* **Work instruction**:
Transcribe each line below word for word.

* **The records**:
*** Begin section ***
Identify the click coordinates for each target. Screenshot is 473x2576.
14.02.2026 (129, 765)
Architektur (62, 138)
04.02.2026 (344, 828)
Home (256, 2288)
*** End section ***
* **Solution for this task**:
Identify the click coordinates for each target. Screenshot is 473x2576.
14.02.2026 (129, 765)
Architektur (62, 138)
04.02.2026 (344, 828)
Home (256, 2288)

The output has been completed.